フィギュアスケートの音楽
真央ちゃんのことを忘れてしまわないうちに。
ショートプラグラムの曲は『仮面舞踏会』(ハチャトゥリアン)、フリーの際の曲は『鐘』(ラフマニノフ)でした。どっちもパッとしない曲でしたね。
誤解してはいけません。私は特に『鐘』は好きな曲のひとつ(というか、ラフマニノフが大好きなので)でして、曲がきらいなわけでは決してありません。フィギュアスケートにこの曲を採用するのはどうでしょうか、と言いたいのです。
一言でいうと、「陰気」なのです。盛り上がれないのです。
おなじラフマニノフでももっとふさわしい曲はいっぱいあるのに。
で、私見なのですが。
これはあくまでもスポーツであり、技術中心に評価されるべきものです。そのときに流れる曲は絶対に「みんな(主に審判)の耳になじんだ曲」であり、また「みんな(主に観客)の心がうきうきするような曲」であるべきなのです。

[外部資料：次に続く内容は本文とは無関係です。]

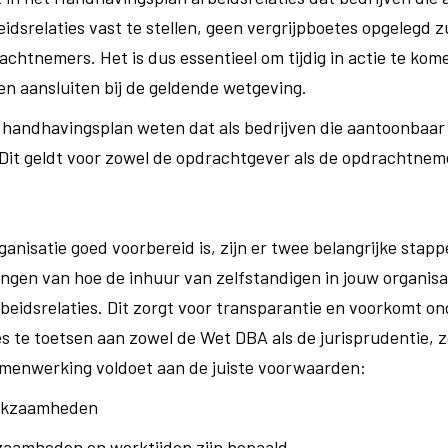
dsrelaties vast te stellen, geen vergrijpboetes opgelegd zul
chtnemers. Het is dus essentieel om tijdig in actie te kom
n aansluiten bij de geldende wetgeving.
t handhavingsplan weten dat als bedrijven die aantoonbaar a
. Dit geldt voor zowel de opdrachtgever als de opdrachtnem
ganisatie goed voorbereid is, zijn er twee belangrijke stap
rengen van hoe de inhuur van zelfstandigen in jouw organisa
rbeidsrelaties. Dit zorgt voor transparantie en voorkomt o
es te toetsen aan zowel de Wet DBA als de jurisprudentie, z
amenwerking voldoet aan de juiste voorwaarden:
erkzaamheden
zaamheden en werktijden zijn bepaald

耳慣れない曲だと、審判の神経のある部分は無意識のうちに音楽にとられるのではないでしょうか。演技そのものへの集中度が薄れ、印象度が薄くなるのではないでしょうか。
楽しい曲、みんなの心が浮き立つ曲ですべると、観客の息遣いや歓声、ため息、拍手などが審判の好印象にさらに上積みを与えるでしょう。
安藤美姫さんがショートプラグラムでモーツァルトの「レクイエム」を使いました。
私は日本人でキリスト信者でもありませんから想像だけで話しますが、ヨーロッパ系の人たちは、競技の場でこの曲(鎮魂歌)を聞かされて違和感を持つのではないかと思ってしまいます。
もうちょっと審判や観客のことを考えて選曲した方が良いのではないでしょうか。しょせん、音楽は『従』なのですから。